Comincia la giornata, quella vera. Imbraccio la penna e bombardo fogli per due ore, riempiendo ogni spazio con una calligrafia gigante e disordinata. Alle due sono stanco: faccio un riposino e sogno. La telecamera della stanza da letto rivela a tutti che russo. Alle tre e mezza sono sotto la doccia, indossando un costume da bagno, come mi è stato richiesto dagli organizzatori. Alle quattro e dieci, il canale videomusicale non trasmette video musicali e la cosa mi dà fastidio. Alle cinque la vena creativa mi riassale e l’occhio meccanico mi riprende gobbo sulla scrivania, intento a immortalare i miei pensieri.
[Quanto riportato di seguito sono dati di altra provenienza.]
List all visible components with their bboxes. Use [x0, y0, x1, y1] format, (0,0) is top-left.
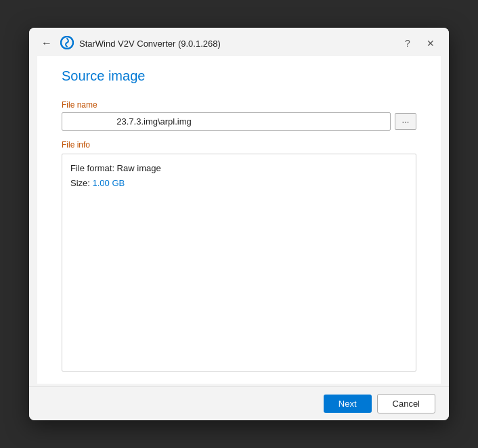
- bottom-bar: Next Cancel: [29, 386, 449, 420]
- title-bar: ← StarWind V2V Converter (9.0.1.268) ? ✕: [29, 28, 449, 56]
- page-title: Source image: [62, 68, 416, 84]
- file-size: Size: 1.00 GB: [70, 176, 408, 191]
- back-button[interactable]: ←: [39, 36, 55, 51]
- file-size-value: 1.00 GB: [93, 178, 125, 188]
- app-icon: [60, 36, 74, 51]
- file-format: File format: Raw image: [70, 161, 408, 176]
- cancel-button[interactable]: Cancel: [377, 394, 435, 413]
- title-bar-controls: ? ✕: [399, 35, 439, 52]
- file-name-row: ···: [62, 112, 416, 131]
- title-bar-left: ← StarWind V2V Converter (9.0.1.268): [39, 36, 221, 51]
- file-name-label: File name: [62, 100, 416, 110]
- content-area: Source image File name ··· File info Fil…: [37, 56, 441, 384]
- file-info-label: File info: [62, 140, 416, 150]
- main-window: ← StarWind V2V Converter (9.0.1.268) ? ✕…: [29, 28, 449, 420]
- file-info-box: File format: Raw image Size: 1.00 GB: [62, 154, 416, 372]
- file-name-input[interactable]: [62, 112, 391, 131]
- browse-button[interactable]: ···: [395, 113, 416, 130]
- close-button[interactable]: ✕: [422, 35, 439, 52]
- help-button[interactable]: ?: [399, 35, 416, 52]
- next-button[interactable]: Next: [324, 395, 372, 413]
- window-title: StarWind V2V Converter (9.0.1.268): [79, 39, 221, 49]
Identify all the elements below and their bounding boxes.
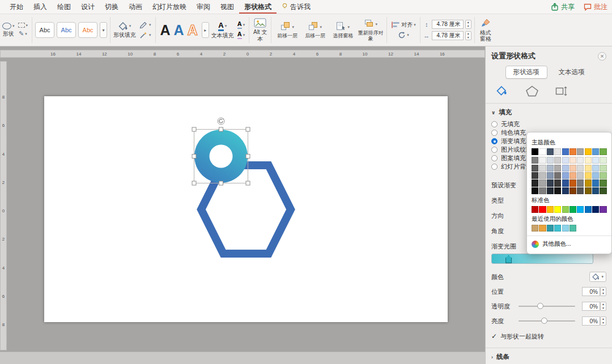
theme-shade-swatch[interactable] [554,157,561,164]
text-effects-button[interactable]: A▾ [236,31,246,40]
theme-shade-swatch[interactable] [532,172,538,179]
theme-color-swatch[interactable] [577,148,584,155]
alt-text-button[interactable]: Alt 文本 [252,18,268,42]
theme-shade-swatch[interactable] [600,187,606,194]
menu-tab-切换[interactable]: 切换 [100,0,124,14]
gradient-stop-handle[interactable] [505,255,512,263]
theme-shade-swatch[interactable] [585,172,592,179]
fill-section-header[interactable]: ∨ 填充 [491,108,606,117]
width-input[interactable]: 4.78 厘米 [432,31,464,40]
standard-color-swatch[interactable] [554,206,561,213]
wordart-style[interactable]: A [188,23,198,37]
selection-handle[interactable] [246,155,250,159]
slider-knob[interactable] [541,318,547,324]
theme-color-swatch[interactable] [539,148,546,155]
theme-shade-swatch[interactable] [570,165,576,172]
fill-line-tab-icon[interactable] [496,85,509,97]
stepper[interactable]: ▲▼ [600,287,606,296]
selection-handle[interactable] [192,127,196,131]
stepper[interactable]: ▲▼ [600,302,606,311]
wordart-more-button[interactable]: ▸ [202,22,209,38]
close-icon[interactable]: × [598,52,606,61]
text-fill-button[interactable]: A▾ 文本填充 [211,22,234,39]
theme-color-swatch[interactable] [585,148,592,155]
theme-shade-swatch[interactable] [600,172,606,179]
selection-handle[interactable] [219,181,223,185]
theme-shade-swatch[interactable] [562,172,569,179]
theme-color-swatch[interactable] [570,148,576,155]
standard-color-swatch[interactable] [585,206,592,213]
arrange-button-2[interactable]: ▾后移一层 [302,22,328,39]
theme-shade-swatch[interactable] [592,179,599,186]
theme-shade-swatch[interactable] [547,165,554,172]
selection-handle[interactable] [219,127,223,131]
menu-tab-设计[interactable]: 设计 [76,0,100,14]
recent-color-swatch[interactable] [539,225,546,232]
width-stepper[interactable]: ▲▼ [465,31,471,40]
shape-style-preset[interactable]: Abc [57,22,76,38]
theme-shade-swatch[interactable] [600,165,606,172]
theme-shade-swatch[interactable] [539,157,546,164]
brightness-slider[interactable] [518,320,575,322]
wordart-style[interactable]: A [174,23,184,37]
wordart-style[interactable]: A [160,23,171,37]
theme-shade-swatch[interactable] [577,187,584,194]
standard-color-swatch[interactable] [600,206,606,213]
share-button[interactable]: 共享 [551,2,575,12]
theme-shade-swatch[interactable] [532,157,538,164]
recent-color-swatch[interactable] [562,225,569,232]
theme-shade-swatch[interactable] [539,172,546,179]
arrange-button-1[interactable]: ▾前移一层 [274,22,300,39]
theme-shade-swatch[interactable] [585,165,592,172]
menu-tab-动画[interactable]: 动画 [124,0,147,14]
arrange-button-4[interactable]: ▾重新排序对象 [358,19,384,42]
slider-knob[interactable] [537,303,543,309]
recent-color-swatch[interactable] [547,225,554,232]
theme-shade-swatch[interactable] [547,172,554,179]
panel-tab-文本选项[interactable]: 文本选项 [551,66,593,79]
menu-tab-视图[interactable]: 视图 [215,0,239,14]
selection-handle[interactable] [246,181,250,185]
shape-outline-button[interactable]: ▾ [138,20,152,29]
theme-shade-swatch[interactable] [600,157,606,164]
theme-shade-swatch[interactable] [592,165,599,172]
arrange-button-3[interactable]: ▾选择窗格 [330,22,356,39]
fill-option-无填充[interactable]: 无填充 [491,120,606,129]
theme-shade-swatch[interactable] [547,187,554,194]
theme-shade-swatch[interactable] [577,179,584,186]
rotate-button[interactable]: ▾ [397,31,410,40]
rotate-with-shape-checkbox[interactable]: ✓ 与形状一起旋转 [491,332,606,341]
transparency-spinner[interactable]: 0% ▲▼ [582,302,606,311]
theme-shade-swatch[interactable] [539,165,546,172]
theme-shade-swatch[interactable] [585,179,592,186]
recent-color-swatch[interactable] [554,225,561,232]
line-section-header[interactable]: › 线条 [491,353,606,361]
standard-color-swatch[interactable] [592,206,599,213]
theme-shade-swatch[interactable] [577,157,584,164]
menu-tab-形状格式[interactable]: 形状格式 [239,0,277,14]
theme-shade-swatch[interactable] [585,187,592,194]
theme-color-swatch[interactable] [592,148,599,155]
theme-color-swatch[interactable] [532,148,538,155]
theme-shade-swatch[interactable] [539,187,546,194]
menu-tab-绘图[interactable]: 绘图 [52,0,76,14]
theme-shade-swatch[interactable] [539,179,546,186]
standard-color-swatch[interactable] [562,206,569,213]
standard-color-swatch[interactable] [577,206,584,213]
menu-tab-插入[interactable]: 插入 [28,0,52,14]
standard-color-swatch[interactable] [539,206,546,213]
gradient-stops-bar[interactable] [491,254,593,264]
theme-shade-swatch[interactable] [562,165,569,172]
theme-shade-swatch[interactable] [554,172,561,179]
format-pane-button[interactable]: 格式窗格 [478,18,494,42]
menu-tab-开始[interactable]: 开始 [5,0,28,14]
style-gallery-more-button[interactable]: ▾ [100,22,107,38]
theme-shade-swatch[interactable] [570,172,576,179]
stepper[interactable]: ▲▼ [600,316,606,326]
menu-tab-幻灯片放映[interactable]: 幻灯片放映 [147,0,192,14]
theme-color-swatch[interactable] [600,148,606,155]
select-objects-button[interactable]: ▾ [17,22,29,28]
theme-shade-swatch[interactable] [562,157,569,164]
shape-fill-button[interactable]: ▾ 形状填充 [113,22,136,38]
insert-shape-button[interactable]: ▾ 形状 [2,23,15,37]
La serata è dedicata ai piaceri... Con il sostanzioso aperitivo sono già mezzo ubriaco: gesticolo come un direttore d’orchestra mentre la radio trasmette Mozart, invio i miei scritti per posta elettronica. Alla fine, ebbro di parole e di vino, mangio salmone affumicato e rughetta, poi guardo un film che cinefili, abbonati pay tv, patiti del noleggio e pirati informatici hanno già visto l’anno scorso.

Vado a dormire. Faccio sogni belli, ma nessuno può vederli.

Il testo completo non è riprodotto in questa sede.